Return exactly the line that contains "και μείνετε πάντα συνδεδεμένοι με την Κρήτη!" and all lines beneath it in the entries, through the very last one.

■ **Source material**:
-- Opening Marker --

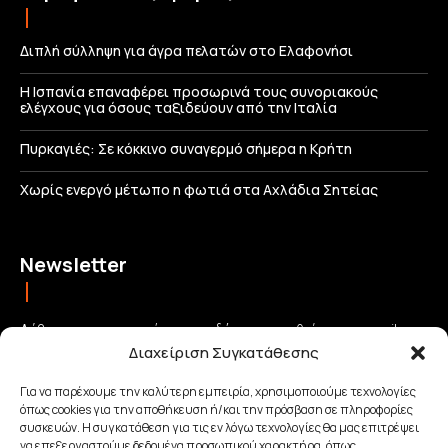
Διπλή σύλληψη για άγρα πελατών στο Ελαφονήσι
Η Ισπανία επαναφέρει προσωρινά τους συνοριακούς
ελέγχους για όσους ταξιδεύουν από την Ιταλία
Πυρκαγιές: Σε κόκκινο συναγερμό σήμερα η Κρήτη
Χωρίς ενεργό μέτωπο η φωτιά στα Αχλάδια Σητείας
Newsletter
Λάβετε τις σημαντικότερες ειδήσεις απευθείας στο email σας
Διαχείριση Συγκατάθεσης
και μείνετε πάντα συνδεδεμένοι με την Κρήτη!
Για να παρέχουμε την καλύτερη εμπειρία, χρησιμοποιούμε τεχνολογίες
όπως cookies για την αποθήκευση ή/και την πρόσβαση σε πληροφορίες
ΕΓΓΡΑΦΗ
συσκευών. Η συγκατάθεση για τις εν λόγω τεχνολογίες θα μας επιτρέψει
να επεξεργαστούμε δεδομένα προσωπικού χαρακτήρα, όπως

-- Closing Marker --

■ **Worked solution**:
και μείνετε πάντα συνδεδεμένοι με την Κρήτη!
Για να παρέχουμε την καλύτερη εμπειρία, χρησιμοποιούμε τεχνολογίες
όπως cookies για την αποθήκευση ή/και την πρόσβαση σε πληροφορίες
ΕΓΓΡΑΦΗ
συσκευών. Η συγκατάθεση για τις εν λόγω τεχνολογίες θα μας επιτρέψει
να επεξεργαστούμε δεδομένα προσωπικού χαρακτήρα, όπως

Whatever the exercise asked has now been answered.